- Task
All of the data below should be repeated exactly. Pictures should not be included.

Top of The input

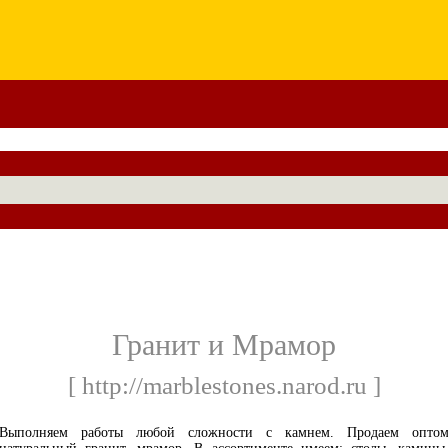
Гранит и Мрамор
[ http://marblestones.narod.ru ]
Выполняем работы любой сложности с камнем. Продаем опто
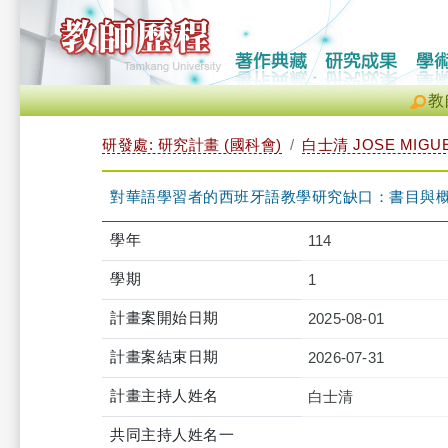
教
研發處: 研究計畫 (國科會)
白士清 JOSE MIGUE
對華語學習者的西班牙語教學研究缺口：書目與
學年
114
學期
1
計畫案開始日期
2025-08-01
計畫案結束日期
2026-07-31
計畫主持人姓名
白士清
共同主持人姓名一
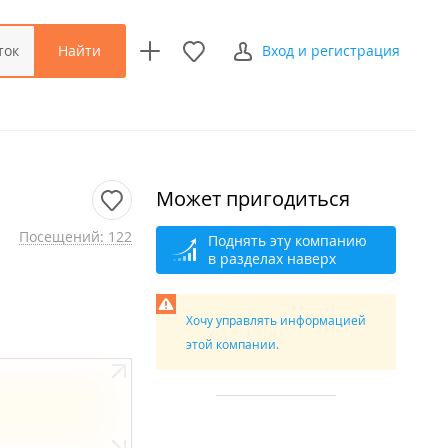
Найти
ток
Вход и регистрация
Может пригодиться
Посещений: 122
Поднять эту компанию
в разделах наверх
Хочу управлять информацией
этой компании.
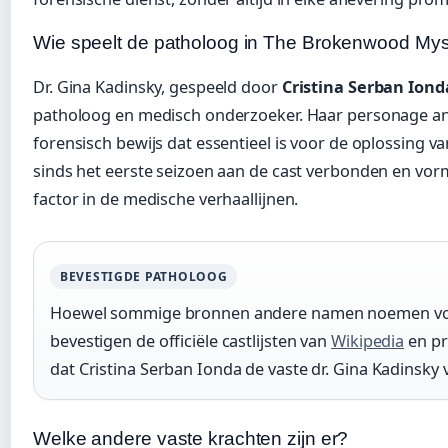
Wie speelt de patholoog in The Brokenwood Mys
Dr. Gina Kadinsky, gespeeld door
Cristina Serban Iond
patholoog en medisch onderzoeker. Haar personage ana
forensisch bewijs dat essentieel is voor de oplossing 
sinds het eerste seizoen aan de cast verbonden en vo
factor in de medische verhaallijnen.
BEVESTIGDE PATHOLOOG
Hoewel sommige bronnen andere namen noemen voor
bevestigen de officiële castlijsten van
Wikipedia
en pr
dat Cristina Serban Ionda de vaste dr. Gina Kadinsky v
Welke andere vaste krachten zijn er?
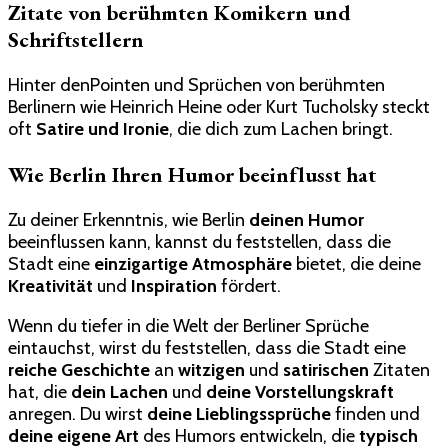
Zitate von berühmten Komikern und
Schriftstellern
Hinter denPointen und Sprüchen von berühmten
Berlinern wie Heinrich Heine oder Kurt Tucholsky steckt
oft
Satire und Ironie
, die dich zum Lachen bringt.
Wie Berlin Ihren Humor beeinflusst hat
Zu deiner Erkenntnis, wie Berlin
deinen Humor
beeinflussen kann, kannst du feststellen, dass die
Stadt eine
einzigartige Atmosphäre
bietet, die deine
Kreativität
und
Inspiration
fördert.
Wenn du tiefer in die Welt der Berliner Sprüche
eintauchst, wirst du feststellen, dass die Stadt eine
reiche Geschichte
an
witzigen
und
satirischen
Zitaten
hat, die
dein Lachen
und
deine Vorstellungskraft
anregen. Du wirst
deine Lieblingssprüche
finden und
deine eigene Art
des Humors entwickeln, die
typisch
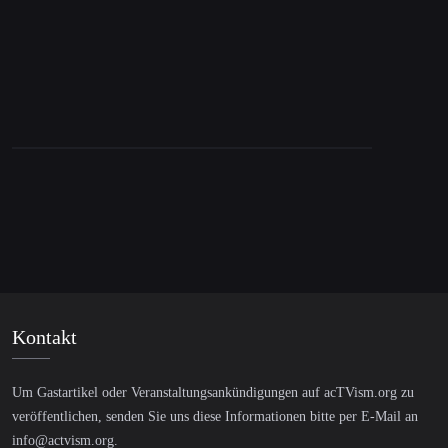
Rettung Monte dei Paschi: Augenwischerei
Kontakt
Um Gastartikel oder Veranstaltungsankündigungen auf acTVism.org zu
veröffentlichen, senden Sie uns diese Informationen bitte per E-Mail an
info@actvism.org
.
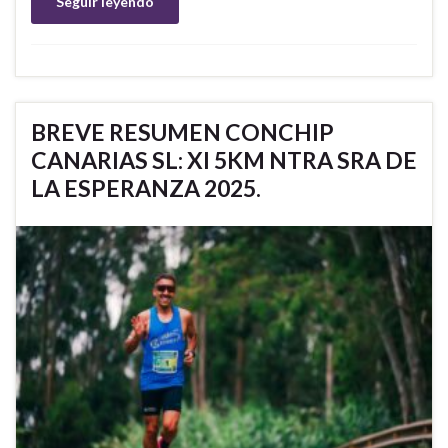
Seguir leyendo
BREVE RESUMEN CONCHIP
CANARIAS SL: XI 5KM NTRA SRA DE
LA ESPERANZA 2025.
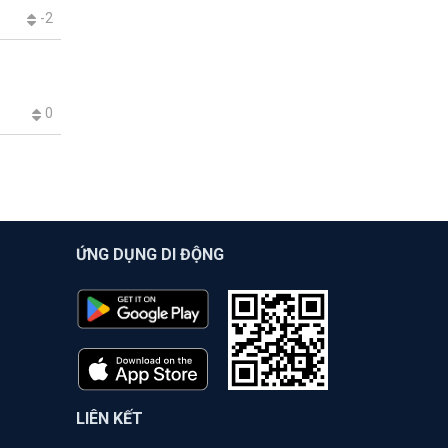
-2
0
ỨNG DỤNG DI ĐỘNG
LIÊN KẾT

Bottom of The input

- Your response
Гранит и Мрамор
[ http://marblestones.narod.ru ]
Выполняем работы любой сложности с камнем. Продаем опто
教
研發處: 研究計畫 (國科會)
白士清 JOSE MIGUE
對華語學習者的西班牙語教學研究缺口：書目與
學年
114
學期
1
計畫案開始日期
2025-08-01
計畫案結束日期
2026-07-31
計畫主持人姓名
白士清
共同主持人姓名一
Найти
ток
Вход и регистрация
Может пригодиться
Посещений: 122
Поднять эту компанию
в разделах наверх
Хочу управлять информацией
этой компании.
Wie speelt de patholoog in The Brokenwood Mys
Dr. Gina Kadinsky, gespeeld door
Cristina Serban Iond
patholoog en medisch onderzoeker. Haar personage ana
forensisch bewijs dat essentieel is voor de oplossing 
sinds het eerste seizoen aan de cast verbonden en vo
factor in de medische verhaallijnen.
BEVESTIGDE PATHOLOOG
Hoewel sommige bronnen andere namen noemen voor
bevestigen de officiële castlijsten van
Wikipedia
en pr
dat Cristina Serban Ionda de vaste dr. Gina Kadinsky v
Welke andere vaste krachten zijn er?
Zitate von berühmten Komikern und
Schriftstellern
Hinter denPointen und Sprüchen von berühmten
Berlinern wie Heinrich Heine oder Kurt Tucholsky steckt
oft
Satire und Ironie
, die dich zum Lachen bringt.
Wie Berlin Ihren Humor beeinflusst hat
Zu deiner Erkenntnis, wie Berlin
deinen Humor
beeinflussen kann, kannst du feststellen, dass die
Stadt eine
einzigartige Atmosphäre
bietet, die deine
Kreativität
und
Inspiration
fördert.
Wenn du tiefer in die Welt der Berliner Sprüche
eintauchst, wirst du feststellen, dass die Stadt eine
reiche Geschichte
an
witzigen
und
satirischen
Zitaten
hat, die
dein Lachen
und
deine Vorstellungskraft
anregen. Du wirst
deine Lieblingssprüche
finden und
deine eigene Art
des Humors entwickeln, die
typisch
Rettung Monte dei Paschi: Augenwischerei
Kontakt
Um Gastartikel oder Veranstaltungsankündigungen auf acTVism.org zu
veröffentlichen, senden Sie uns diese Informationen bitte per E-Mail an
info@actvism.org
.
Seguir leyendo
BREVE RESUMEN CONCHIP
CANARIAS SL: XI 5KM NTRA SRA DE
LA ESPERANZA 2025.
-2
0
ỨNG DỤNG DI ĐỘNG
LIÊN KẾT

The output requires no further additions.